A well-placed source who spoke to the Daily News also revealed that Harare province would move to support the resolution by the Mashonaland West women’s league, that the ruling party returns the women’s quota system at next month’s increasingly-important Zanu PF conference to be held in Victoria Falls.
“Harare province is also going to demand the return of a women’s quota system. We were supposed to have our conference as a province on Saturday but we are still strategising.
“We heard that in Mashonaland West they have already demanded the return of the women’s quota system and we are going to do the same. I tell you, we want to deal with Ngwena (Mnangagwa) at the conference,” the source added.
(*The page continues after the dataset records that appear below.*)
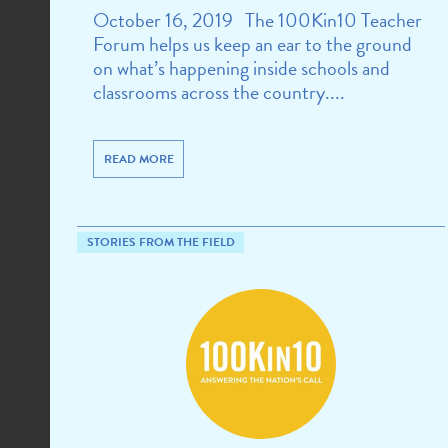
October 16, 2019 The 100Kin10 Teacher
Forum helps us keep an ear to the ground
on what’s happening inside schools and
classrooms across the country....
READ MORE
STORIES FROM THE FIELD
The Daily News’ sister paper, the Daily News on Sunday, reported exclusively at the weekend that Grace’s presumed ambitions to elbow out Mnangagwa in the post-congress Zanu PF’s bitter war to succeed Mugabe had got a massive boost on Saturday.
This followed the ruling party’s women’s league in Mashonaland West province openly demanding the return of the women’s quota system in the Zanu PF constitution, a clear statement that they want the first lady to take over from Mnangagwa as party vice president.
Mnangagwa, who has since late last year been heavily tipped to take over from Mugabe, was derailed by the same policy in 2004 when the women’s league again pushed for the elevation of former Vice President Joice Mujuru to be one of the nonagenarian’s deputies.
Sources who attended the women’s league meeting and spoke to the Daily News on Sunday afterwards said there was “unanimous agreement” on the need for a woman to be in the party’s presidium — a move that confirmed what the Daily News accurately reported on last week.
Under this arrangement, the women — together with the G40 — will push for the party to revert to its old constitution at the Victoria Falls conference, so that among the party’s top three leaders “one shall be a woman”.
If this proposal is adopted, it will put paid to Mnangagwa’s long-mooted ambition to succeed Mugabe.
Sources also say all of Zanu PF’s provinces, except for Masvingo and Midlands, are pushing for Grace to become vice president as also exclusively revealed by the Daily News last week.
Meanwhile, senior Zanu PF official and Indigenisation minister Patrick Zhuwao has also savaged what he has described as “attempts by successionists to propagate narratives that seek to suggest that president Mugabe should announce a successor when he has not even completed half of his term”.
“Such successionists seek to hijack and steal president Mugabe’s mandate perhaps because of the realisation that their succession candidates are unelectable,” Zhuwao said, in a politically-pregnant statement at the weekend.
“It is necessary and important that all appointed officials in government and the politburo are reminded that they were appointed to assist the president and as such they must remain loyal and distance themselves from successionist narratives.
“Failure to do so confirms disloyalty to the one centre of power, president Mugabe,” Zhuwao added.